(DESCRIPTION OF THE TASK)
All of the data, word for word and free of pictures, is the expected result.

---------- DATASET CONTENT

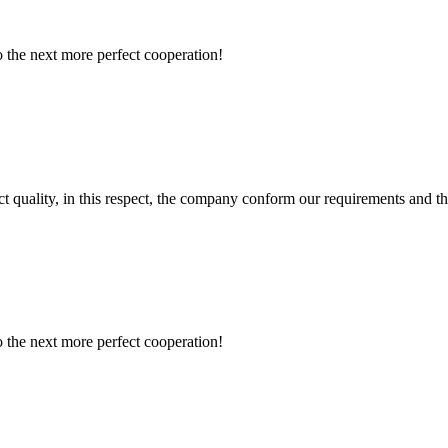
to the next more perfect cooperation!
t quality, in this respect, the company conform our requirements and t
to the next more perfect cooperation!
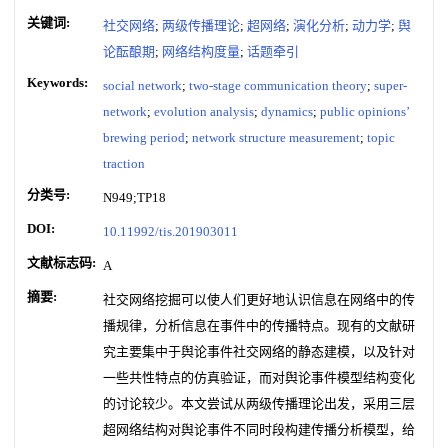
关键词:
社交网络
;
两级传播理论
;
超网络
;
演化分析
;
动力学
;
舆
论酝酿期
;
网络结构度量
;
话题牵引
Keywords:
social network
;
two-stage communication theory
;
super-
network
;
evolution analysis
;
dynamics
;
public opinions’
brewing period
;
network structure measurement
;
topic
traction
分类号:
N949;TP18
DOI:
10.11992/tis.201903011
文献标志码:
A
摘要:
社交网络挖掘可以使人们更好地认识信息在网络中的传
播规律，分析信息在事件中的传播特点。现有的文献研
究主要集中于舆论事件社交网络的静态建模，以及针对
一些共性特点的仿真验证，而对舆论事件模型结构变化
的讨论较少。本文尝试从两级传播理论出发，采用三层
超网络结构对舆论事件不同时段构建传播分析模型，给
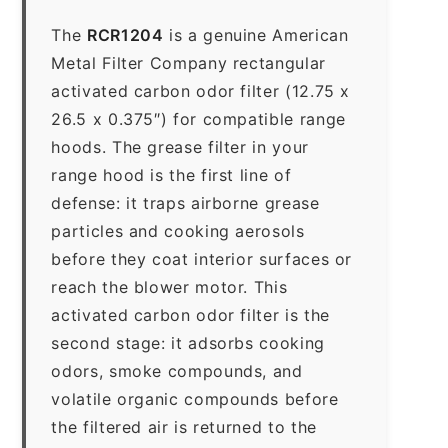
The
RCR1204
is a genuine American
Metal Filter Company rectangular
activated carbon odor filter (12.75 x
26.5 x 0.375″) for compatible range
hoods. The grease filter in your
range hood is the first line of
defense: it traps airborne grease
particles and cooking aerosols
before they coat interior surfaces or
reach the blower motor. This
activated carbon odor filter is the
second stage: it adsorbs cooking
odors, smoke compounds, and
volatile organic compounds before
the filtered air is returned to the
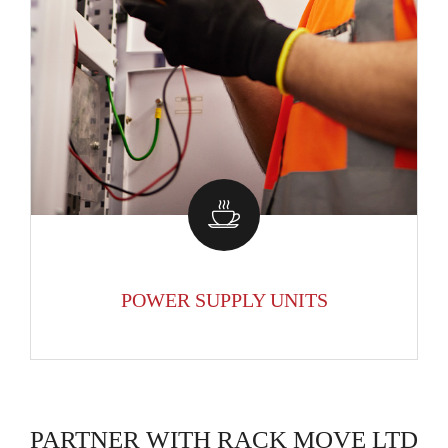
POWER SUPPLY UNITS
PARTNER WITH RACK MOVE LTD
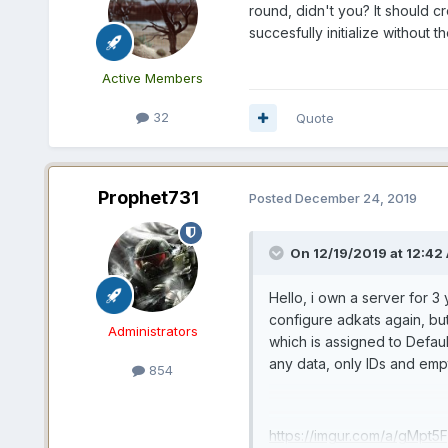
round, didn't you? It should c
succesfully initialize without t
Active Members
32
Quote
Prophet731
Posted
December 24, 2019
On 12/19/2019 at 12:42
Hello, i own a server for 3
configure adkats again, bu
Administrators
which is assigned to Defau
any data, only IDs and empty
854
https://imgur.com/a/gMpt5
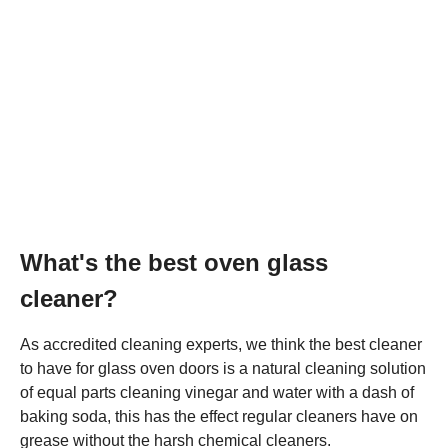
What's the best oven glass
cleaner?
As accredited cleaning experts, we think the best cleaner
to have for glass oven doors is a natural cleaning solution
of equal parts cleaning vinegar and water with a dash of
baking soda, this has the effect regular cleaners have on
grease without the harsh chemical cleaners.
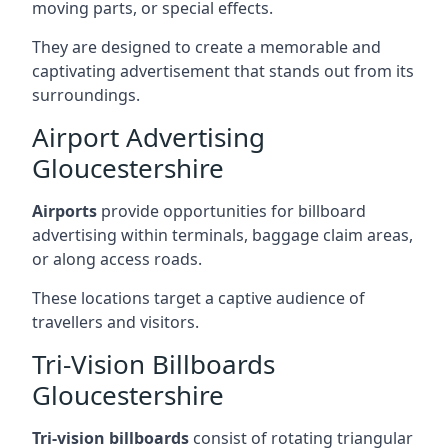
moving parts, or special effects.
They are designed to create a memorable and
captivating advertisement that stands out from its
surroundings.
Airport Advertising
Gloucestershire
Airports
provide opportunities for billboard
advertising within terminals, baggage claim areas,
or along access roads.
These locations target a captive audience of
travellers and visitors.
Tri-Vision Billboards
Gloucestershire
Tri-vision billboards
consist of rotating triangular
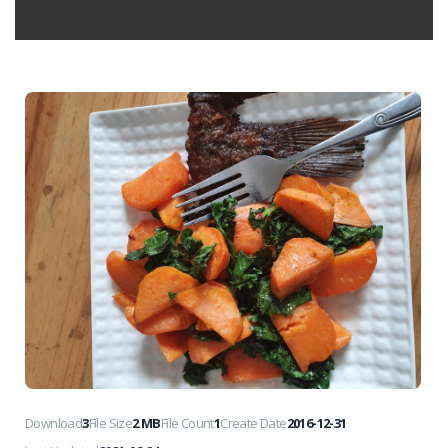
Download
3
File Size
2 MB
File Count
1
Create Date
2016-12-31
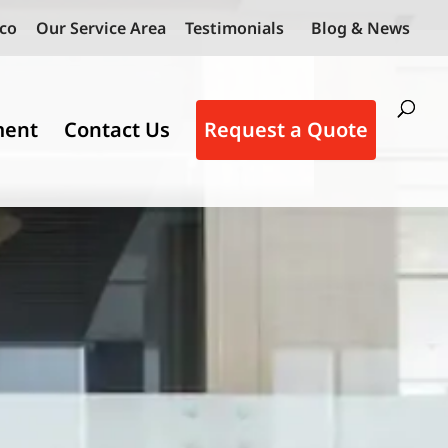
co
Our Service Area
Testimonials
Blog & News
ment
Contact Us
Request a Quote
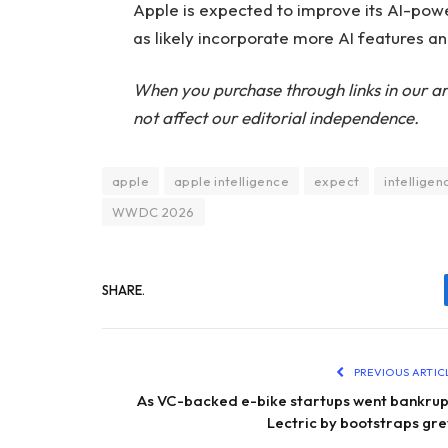
Apple is expected to improve its AI-power
as likely incorporate more AI features an
When you purchase through links in our ar
not affect our editorial independence.
apple
apple intelligence
expect
intelligen
WWDC 2026
SHARE.
PREVIOUS ARTIC
As VC-backed e-bike startups went bankrup
Lectric by bootstraps gr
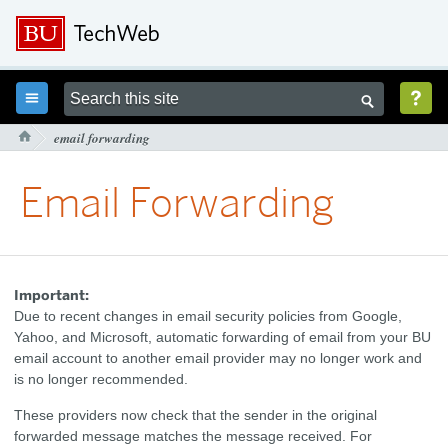



email forwarding

Email Forwarding
Important:
Due to recent changes in email security policies from Google,
Yahoo, and Microsoft, automatic forwarding of email from your BU
email account to another email provider may no longer work and
is no longer recommended.
These providers now check that the sender in the original
forwarded message matches the message received. For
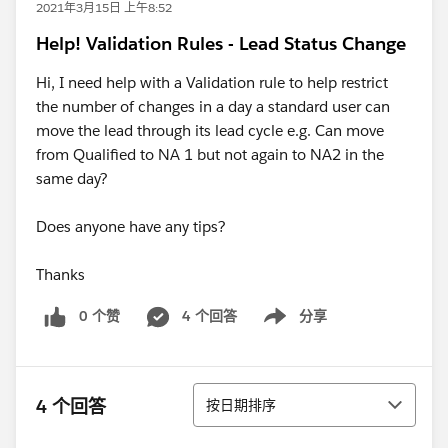
2021年3月15日 上午8:52
Help! Validation Rules - Lead Status Change
Hi, I need help with a Validation rule to help restrict
the number of changes in a day a standard user can
move the lead through its lead cycle e.g. Can move
from Qualified to NA 1 but not again to NA2 in the
same day?
Does anyone have any tips?
Thanks
0 个赞
4 个回答
分享
Show menu
排序
4 个回答
按日期排序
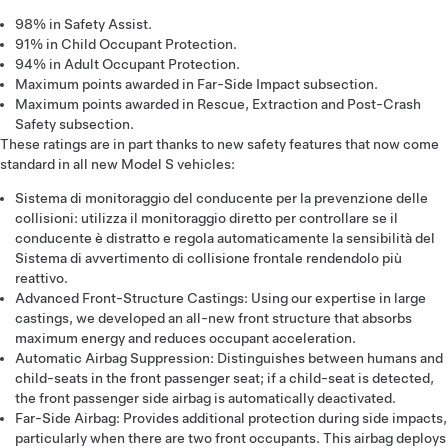
98% in Safety Assist.
91% in Child Occupant Protection.
94% in Adult Occupant Protection.
Maximum points awarded in Far-Side Impact subsection.
Maximum points awarded in Rescue, Extraction and Post-Crash
Safety subsection.
These ratings are in part thanks to new safety features that now come
standard in all new Model S vehicles:
Sistema di monitoraggio del conducente per la prevenzione delle
collisioni: utilizza il monitoraggio diretto per controllare se il
conducente è distratto e regola automaticamente la sensibilità del
Sistema di avvertimento di collisione frontale rendendolo più
reattivo.
Advanced Front-Structure Castings: Using our expertise in large
castings, we developed an all-new front structure that absorbs
maximum energy and reduces occupant acceleration.
Automatic Airbag Suppression: Distinguishes between humans and
child-seats in the front passenger seat; if a child-seat is detected,
the front passenger side airbag is automatically deactivated.
Far-Side Airbag: Provides additional protection during side impacts,
particularly when there are two front occupants. This airbag deploys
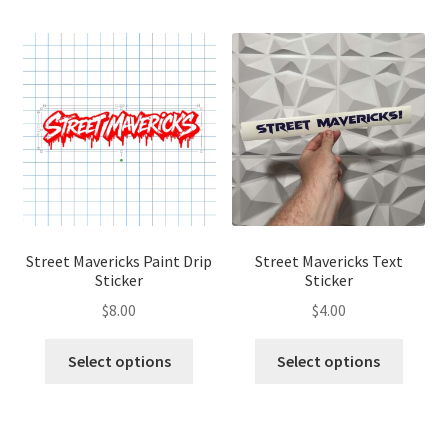
Street Mavericks Paint Drip
Street Mavericks Text
Sticker
Sticker
$
8.00
$
4.00
This
This
Select options
Select options
product
produ
has
has
multiple
multip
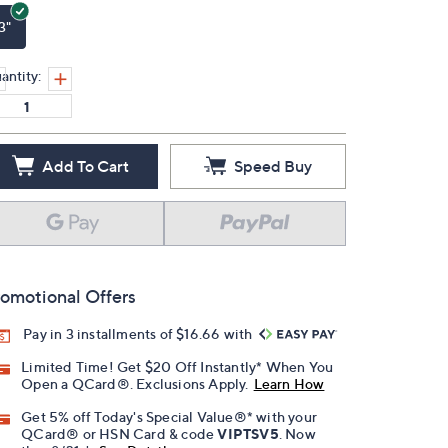
3"
antity:
Add To Cart
Speed Buy
omotional Offers
Pay in 3 installments of $16.66 with
Limited Time! Get $20 Off Instantly* When You
Open a QCard®. Exclusions Apply.
Learn How
Get 5% off Today's Special Value®* with your
QCard® or HSN Card & code
VIPTSV5
. Now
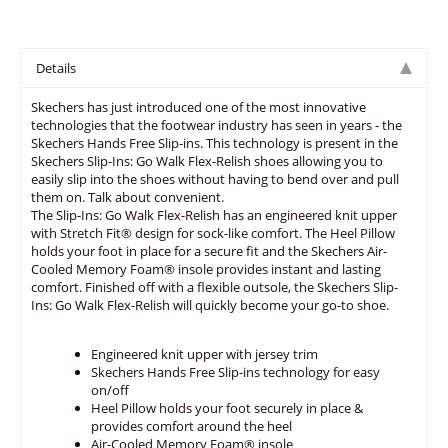
Details
Skechers has just introduced one of the most innovative
technologies that the footwear industry has seen in years - the
Skechers Hands Free Slip-ins. This technology is present in the
Skechers Slip-Ins: Go Walk Flex-Relish shoes allowing you to
easily slip into the shoes without having to bend over and pull
them on. Talk about convenient.
The Slip-Ins: Go Walk Flex-Relish has an engineered knit upper
with Stretch Fit® design for sock-like comfort. The Heel Pillow
holds your foot in place for a secure fit and the Skechers Air-
Cooled Memory Foam® insole provides instant and lasting
comfort. Finished off with a flexible outsole, the Skechers Slip-
Ins: Go Walk Flex-Relish will quickly become your go-to shoe.
Engineered knit upper with jersey trim
Skechers Hands Free Slip-ins technology for easy
on/off
Heel Pillow holds your foot securely in place &
provides comfort around the heel
Air-Cooled Memory Foam® insole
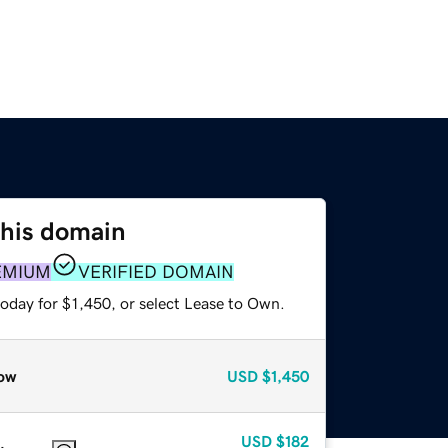
this domain
EMIUM
VERIFIED DOMAIN
oday for $1,450, or select Lease to Own.
ow
USD
$1,450
USD
$182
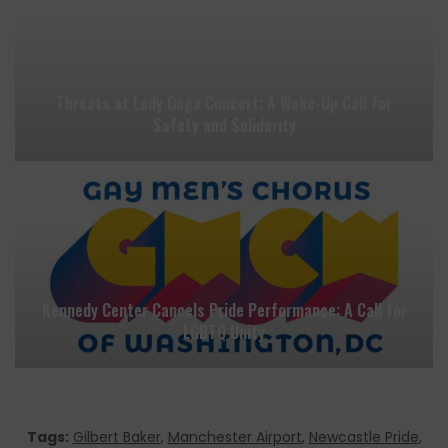
Threats at Lady Gaga Concert: A Wake-Up Call for
Safety and Solidarity
Kennedy Center Cancels Pride Performance: A Call for
LGBTQ Unity
Tags:
Gilbert Baker
,
Manchester Airport
,
Newcastle Pride
,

--------------------

(RESULT BELOW)
to the next more perfect cooperation!
t quality, in this respect, the company conform our requirements and t
to the next more perfect cooperation!
关键词:
社交网络
;
两级传播理论
;
超网络
;
演化分析
;
动力学
;
舆
论酝酿期
;
网络结构度量
;
话题牵引
Keywords:
social network
;
two-stage communication theory
;
super-
network
;
evolution analysis
;
dynamics
;
public opinions’
brewing period
;
network structure measurement
;
topic
traction
分类号:
N949;TP18
DOI:
10.11992/tis.201903011
文献标志码:
A
摘要:
社交网络挖掘可以使人们更好地认识信息在网络中的传
播规律，分析信息在事件中的传播特点。现有的文献研
究主要集中于舆论事件社交网络的静态建模，以及针对
一些共性特点的仿真验证，而对舆论事件模型结构变化
的讨论较少。本文尝试从两级传播理论出发，采用三层
超网络结构对舆论事件不同时段构建传播分析模型，给
The
RCR1204
is a genuine American
Metal Filter Company rectangular
activated carbon odor filter (12.75 x
26.5 x 0.375″) for compatible range
hoods. The grease filter in your
range hood is the first line of
defense: it traps airborne grease
particles and cooking aerosols
before they coat interior surfaces or
reach the blower motor. This
activated carbon odor filter is the
second stage: it adsorbs cooking
odors, smoke compounds, and
volatile organic compounds before
the filtered air is returned to the
POWER SUPPLY UNITS
PARTNER WITH RACK MOVE LTD
round, didn't you? It should c
succesfully initialize without t
Active Members
32
Quote
Prophet731
Posted
December 24, 2019
On 12/19/2019 at 12:42
Hello, i own a server for 3
configure adkats again, bu
Administrators
which is assigned to Defau
any data, only IDs and empty
854
https://imgur.com/a/gMpt5
What's the best oven glass
cleaner?
As accredited cleaning experts, we think the best cleaner
to have for glass oven doors is a natural cleaning solution
of equal parts cleaning vinegar and water with a dash of
baking soda, this has the effect regular cleaners have on
grease without the harsh chemical cleaners.
moving parts, or special effects.
They are designed to create a memorable and
captivating advertisement that stands out from its
surroundings.
Airport Advertising
Gloucestershire
Airports
provide opportunities for billboard
advertising within terminals, baggage claim areas,
or along access roads.
These locations target a captive audience of
travellers and visitors.
Tri-Vision Billboards
Gloucestershire
Tri-vision billboards
consist of rotating triangular
Download
3
File Size
2 MB
File Count
1
Create Date
2016-12-31
co
Our Service Area
Testimonials
Blog & News
ment
Contact Us
Request a Quote
Apple is expected to improve its AI-power
as likely incorporate more AI features an
When you purchase through links in our ar
not affect our editorial independence.
apple
apple intelligence
expect
intelligen
WWDC 2026
SHARE.
PREVIOUS ARTIC
As VC-backed e-bike startups went bankrup
Lectric by bootstraps gr



email forwarding

Email Forwarding
Important:
Due to recent changes in email security policies from Google,
Yahoo, and Microsoft, automatic forwarding of email from your BU
email account to another email provider may no longer work and
is no longer recommended.
These providers now check that the sender in the original
forwarded message matches the message received. For
2021年3月15日 上午8:52
Help! Validation Rules - Lead Status Change
Hi, I need help with a Validation rule to help restrict
the number of changes in a day a standard user can
move the lead through its lead cycle e.g. Can move
from Qualified to NA 1 but not again to NA2 in the
same day?
Does anyone have any tips?
Thanks
0 个赞
4 个回答
分享
Show menu
排序
4 个回答
按日期排序
98% in Safety Assist.
91% in Child Occupant Protection.
94% in Adult Occupant Protection.
Maximum points awarded in Far-Side Impact subsection.
Maximum points awarded in Rescue, Extraction and Post-Crash
Safety subsection.
These ratings are in part thanks to new safety features that now come
standard in all new Model S vehicles:
Sistema di monitoraggio del conducente per la prevenzione delle
collisioni: utilizza il monitoraggio diretto per controllare se il
conducente è distratto e regola automaticamente la sensibilità del
Sistema di avvertimento di collisione frontale rendendolo più
reattivo.
Advanced Front-Structure Castings: Using our expertise in large
castings, we developed an all-new front structure that absorbs
maximum energy and reduces occupant acceleration.
Automatic Airbag Suppression: Distinguishes between humans and
child-seats in the front passenger seat; if a child-seat is detected,
the front passenger side airbag is automatically deactivated.
Far-Side Airbag: Provides additional protection during side impacts,
particularly when there are two front occupants. This airbag deploys
Street Mavericks Paint Drip
Street Mavericks Text
Sticker
Sticker
$
8.00
$
4.00
This
This
Select options
Select options
product
produ
has
has
multiple
multip
3"
antity:
Add To Cart
Speed Buy
omotional Offers
Pay in 3 installments of $16.66 with
Limited Time! Get $20 Off Instantly* When You
Open a QCard®. Exclusions Apply.
Learn How
Get 5% off Today's Special Value®* with your
QCard® or HSN Card & code
VIPTSV5
. Now
Details
Skechers has just introduced one of the most innovative
technologies that the footwear industry has seen in years - the
Skechers Hands Free Slip-ins. This technology is present in the
Skechers Slip-Ins: Go Walk Flex-Relish shoes allowing you to
easily slip into the shoes without having to bend over and pull
them on. Talk about convenient.
The Slip-Ins: Go Walk Flex-Relish has an engineered knit upper
with Stretch Fit® design for sock-like comfort. The Heel Pillow
holds your foot in place for a secure fit and the Skechers Air-
Cooled Memory Foam® insole provides instant and lasting
comfort. Finished off with a flexible outsole, the Skechers Slip-
Ins: Go Walk Flex-Relish will quickly become your go-to shoe.
Engineered knit upper with jersey trim
Skechers Hands Free Slip-ins technology for easy
on/off
Heel Pillow holds your foot securely in place &
provides comfort around the heel
Air-Cooled Memory Foam® insole
this domain
EMIUM
VERIFIED DOMAIN
oday for $1,450, or select Lease to Own.
ow
USD
$1,450
USD
$182
Threats at Lady Gaga Concert: A Wake-Up Call for
Safety and Solidarity
Kennedy Center Cancels Pride Performance: A Call for
LGBTQ Unity
Tags:
Gilbert Baker
,
Manchester Airport
,
Newcastle Pride
,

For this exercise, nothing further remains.